MIAMI – Hurricane Irma mercifully weakened before it swept much of Florida with hurricane-force gusts. But the gridlocked madhouse caused by the largest evacuation in Florida's history shows just how vulnerable runaway development has made one of the nation's fastest-growing states, emergency planners say.

"We have to stop and take a deep breath and ask, 'What are we doing?' " said David Paulison, a former Miami-Dade County fire chief who led the Federal Emergency Management Agency under President George W. Bush. "The more people we put here, the worse it's going to be for evacuation."

Irma could have been Florida's worst nightmare: A massive Category 5 hurricane wide enough to hit both of the state's densely populated coasts, where growth has boomed despite the obvious risks of living on the water in an area regularly walloped by storms. The push for more development — one of Gov. Rick Scott's central policies in his successful effort to revive Florida's economy — is elevating the risks to both people and property, said Craig Fugate, FEMA chief under President Barack Obama and the state's emergency management director under Gov. Jeb Bush.

"We're trying to evacuate more people over the same infrastructure," Fugate said. "It's something Florida has to revisit."

Even though Florida was spared from catastrophic damage, the evacuation — which experts say saved lives — felt like a disaster of its own to residents. Highways backed up for hours as people fled north. And state transit authorities were unwilling to change the direction of lanes because emergency vehicles and supplies needed to keep heading south toward the storm.

Valerie Preziosi and her husband, Jan Svejkovsky, left their home on Big Pine Key with their two cats. They booked a hotel room in Orlando but changed course for Waldo, in north-central Florida, when the hotel didn't answer their calls. Then, as Irma wobbled, Waldo found itself at risk of flooding. Like many evacuees, they'd fled from one danger zone to another. So they drove even farther north to Macon, Ga.

"We kept getting pushed up because the storm was pushing behind us," Preziosi said.

The worst was yet to come: Getting back from Macon to Orlando — normally a five-hour trip — took 14 hours.

"It was horrible, I mean horrible," she said.

With gas stations locked and powerless, "there was no way to use a restroom," Preziosi said, "so there were people in the middle of highway traffic getting out of their car. There was an elderly woman being dragged out so she could have a bowel movement in the middle of the road. The whole thing was so surreal."

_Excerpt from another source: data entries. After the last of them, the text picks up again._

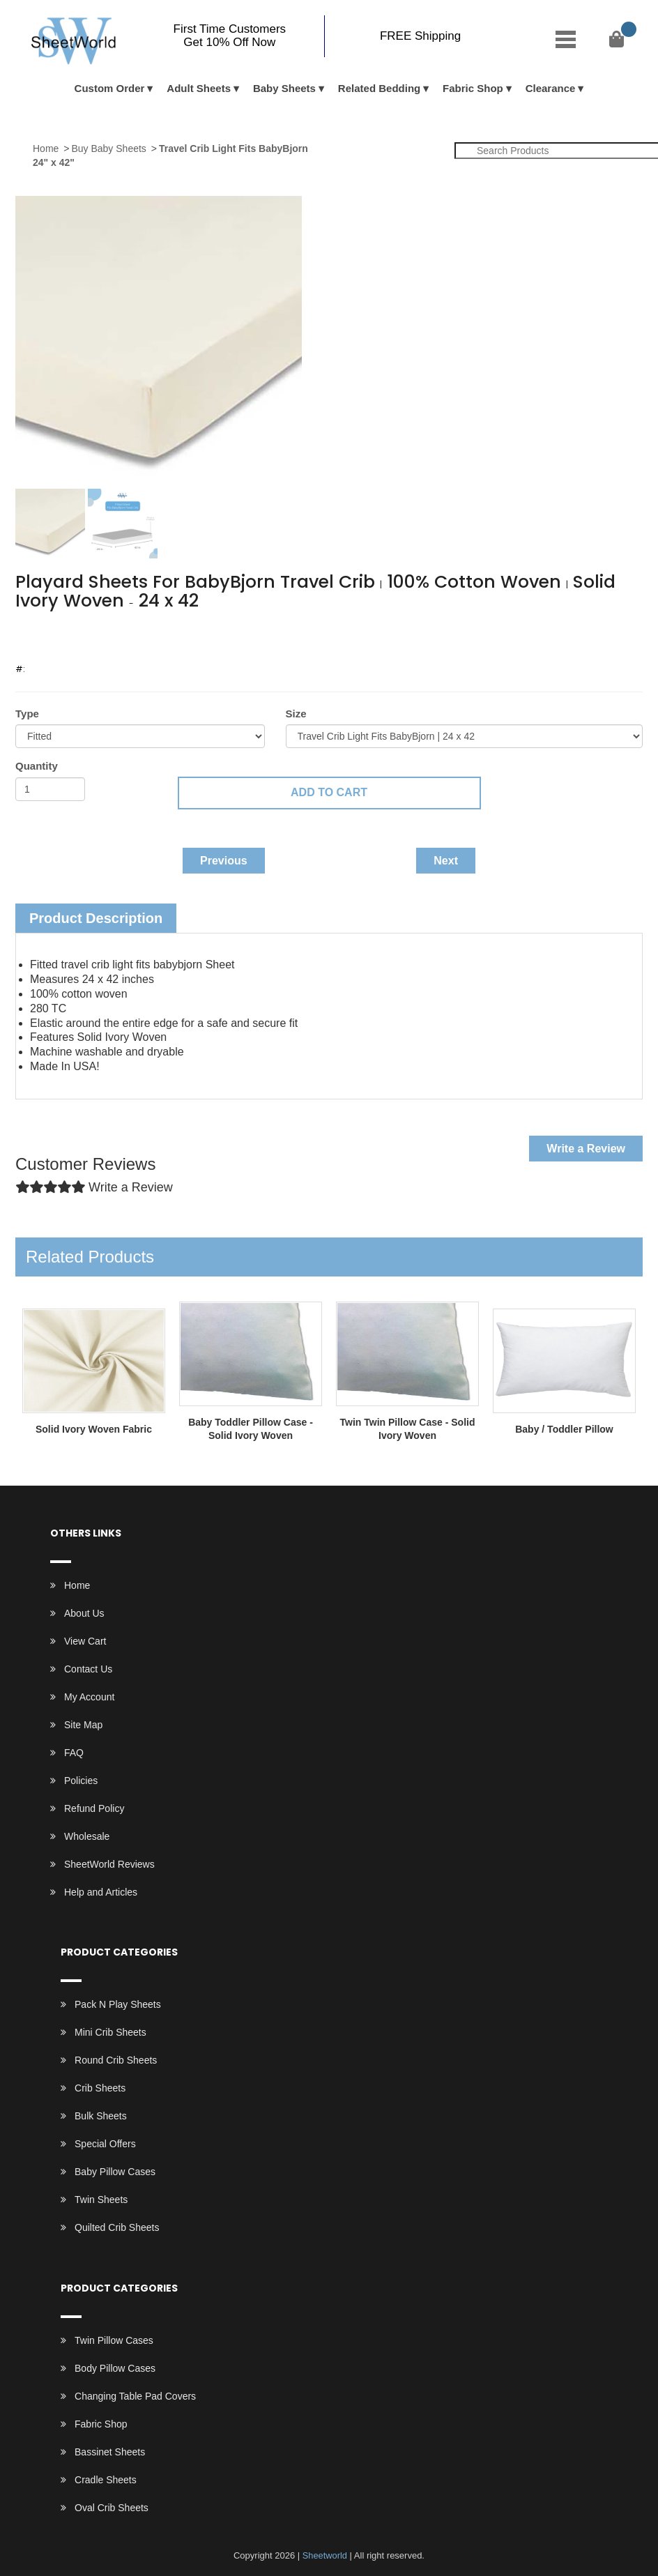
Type (27, 713)
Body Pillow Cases (115, 2368)
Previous (223, 861)
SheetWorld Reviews (109, 1864)
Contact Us (88, 1669)
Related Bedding (379, 88)
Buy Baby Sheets (108, 148)
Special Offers (105, 2143)
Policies (81, 1780)
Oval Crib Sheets (111, 2507)
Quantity (36, 766)
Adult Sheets (199, 88)
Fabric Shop (473, 88)
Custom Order (110, 88)
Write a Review (585, 1148)
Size (296, 713)
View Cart (85, 1641)
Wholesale (86, 1836)
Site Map (83, 1724)
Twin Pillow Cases (114, 2340)
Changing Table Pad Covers (135, 2396)
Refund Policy (94, 1808)
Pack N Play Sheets (118, 2004)
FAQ (74, 1752)
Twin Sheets (101, 2199)
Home (46, 148)
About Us (84, 1613)
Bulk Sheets (101, 2115)
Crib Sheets (100, 2088)
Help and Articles (100, 1892)
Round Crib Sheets (116, 2060)
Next (446, 861)
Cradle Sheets (106, 2479)
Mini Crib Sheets (110, 2032)
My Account (89, 1696)
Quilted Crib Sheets (117, 2227)
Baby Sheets (284, 88)
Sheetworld (324, 2555)
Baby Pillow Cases (115, 2171)
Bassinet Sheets (110, 2451)
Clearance (551, 88)
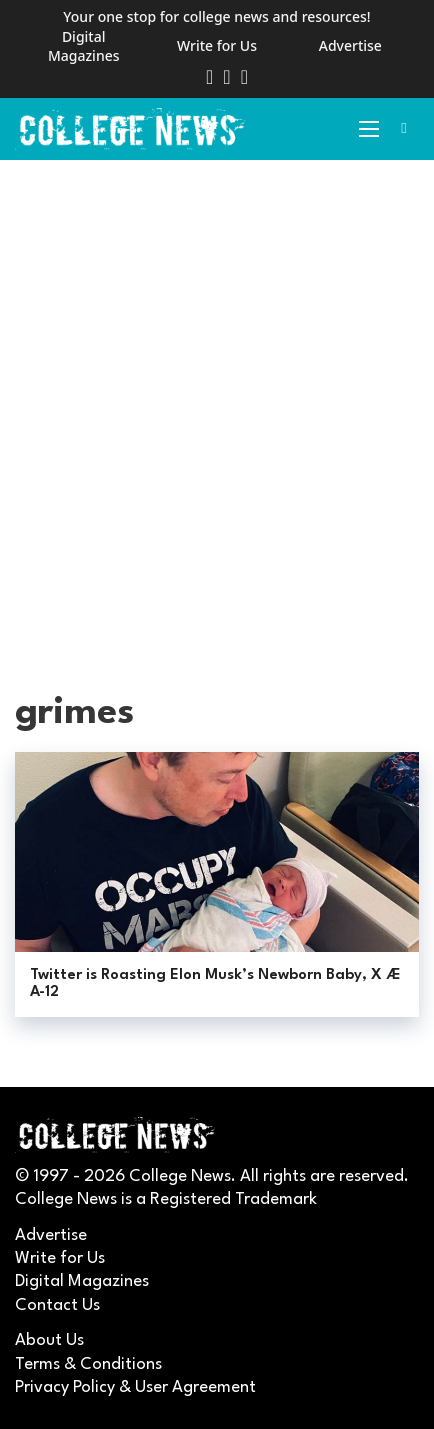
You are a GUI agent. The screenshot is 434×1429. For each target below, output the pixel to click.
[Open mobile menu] (369, 129)
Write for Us (217, 45)
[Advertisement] (217, 407)
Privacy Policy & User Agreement (135, 1387)
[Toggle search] (404, 129)
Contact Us (57, 1305)
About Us (49, 1340)
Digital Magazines (84, 46)
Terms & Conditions (88, 1364)
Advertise (350, 45)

That's not to say the evacuation was ill-advised: Irma missed a devastating direct hit, but the storm still wiped out parts of the Florida Keys and Marco Island, flooded Jacksonville and briefly turned downtown Miami's major thoroughfares into white-capped rivers. Getting people out was the safest move, the governor said.

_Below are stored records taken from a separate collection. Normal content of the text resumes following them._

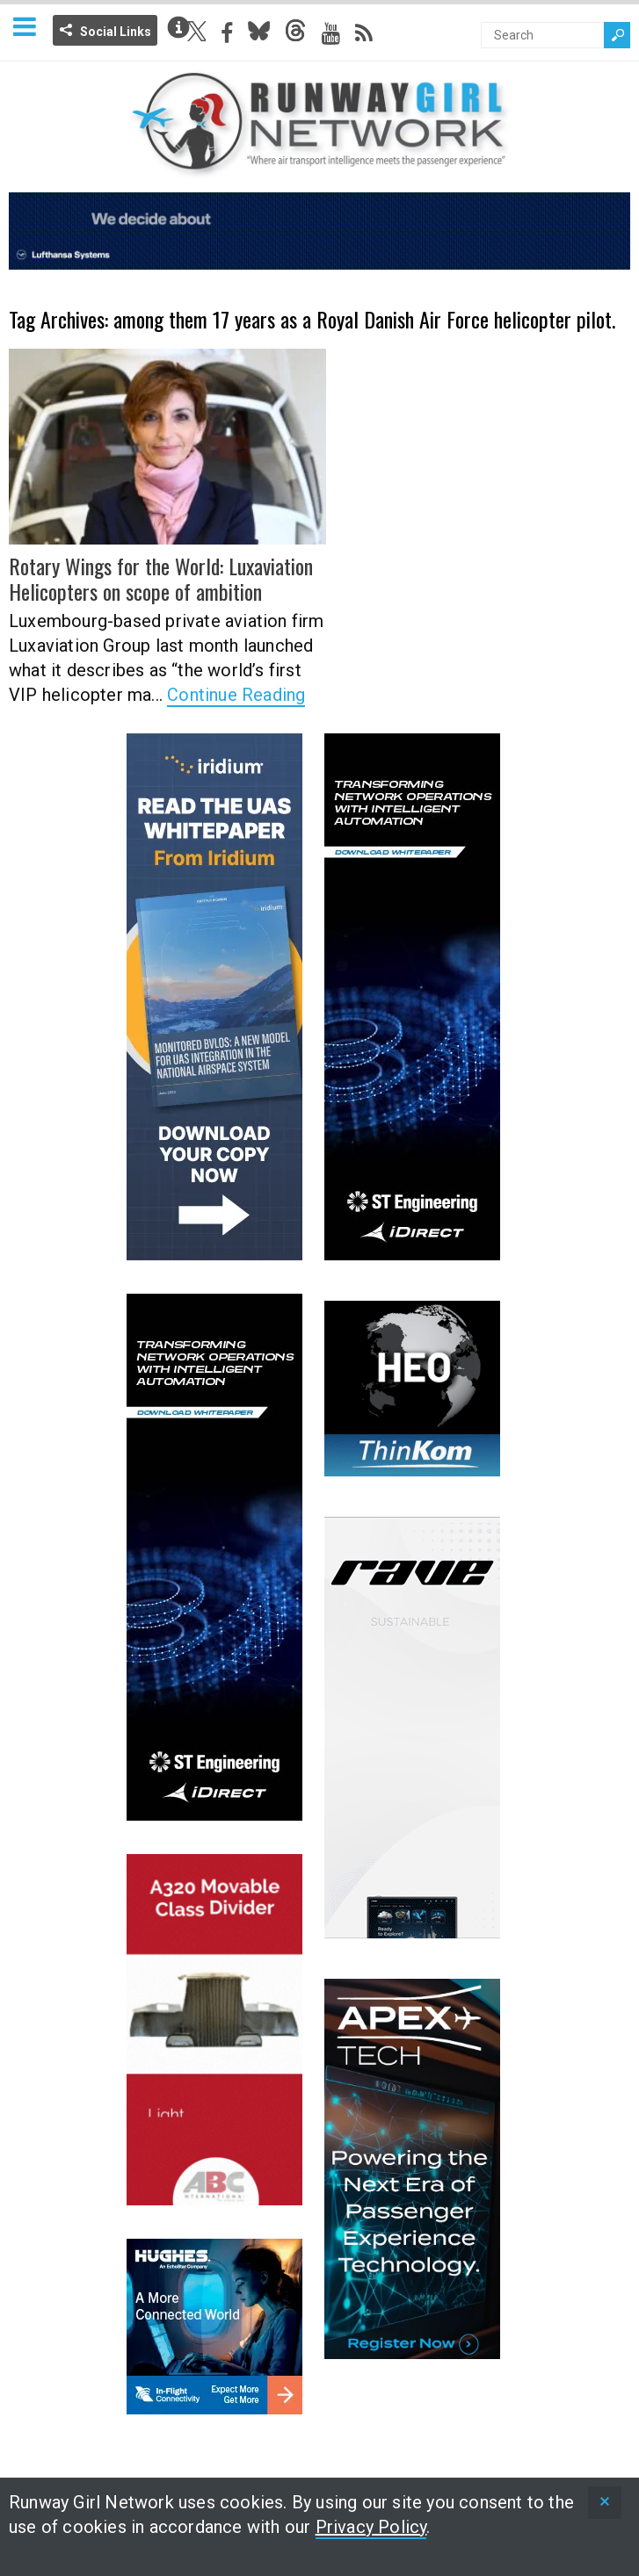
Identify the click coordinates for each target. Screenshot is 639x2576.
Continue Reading (236, 694)
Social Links (115, 32)
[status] (604, 2502)
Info (178, 27)
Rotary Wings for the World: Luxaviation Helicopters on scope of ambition (161, 578)
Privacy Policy (371, 2526)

"My goal is keeping everybody alive," Scott said.

If there is another major storm, "I'm going to do everything I can," the governor said, "to get everybody out of their homes and get everybody to shelter. … It's an inconvenience to be displaced out of your home, it's an inconvenience to be without power, it's an inconvenience to try to find fuel, but the most important thing is [to] survive."

More than 6 million people were ordered to flee their homes, and at least six people died in car crashes described as storm-related. It's not yet clear if any of the dead were evacuees.

But while Florida's evacuation had problems, Paulison said, "for the amount of people that moved, it went fairly well."

The bigger crisis will come as Florida keeps growing.

The state is built for bottleneck: If a storm sweeps up the peninsula from the south, the only way out is north. Florida only has three major north-south arteries: the Florida Turnpike and Interstate 95 on the east coast and Interstate 75 on the west.

Both Paulison and Fugate said they support new development — if it's done smartly. But they cautioned the entire state may need to look to the Florida Keys for evacuation solutions. The Keys area has limited its growth because of the potential for gridlock along the Overseas Highway, the island chain's only exit. And it conducts evacuations in stages, with tourists ordered out first and residents following.

Florida is now the fourth fastest growing U.S. state. Big storms aren't scaring away new residents.

Since 1990, two years before Hurricane Andrew struck, the state added roughly 8 million new residents, bringing its population to nearly 21 million. That's a growth rate of 59 percent, almost double the national average.

"The issue is not that we developed too fast, it's that we developed the wrong way," said Richard Florida, an urban planning expert at the University of Toronto and visiting fellow at Florida International University.

In 2011, Scott signed a repeal of the state's growth management law and abolished the agency responsible for ensuring that county building plans would not hinder evacuations. A development rush across the state followed. But long-term safety risks are a worry.

"Everyone hates red tape," Fugate said. "But Irma's an example of what happens when you get rid of red tape and you just build."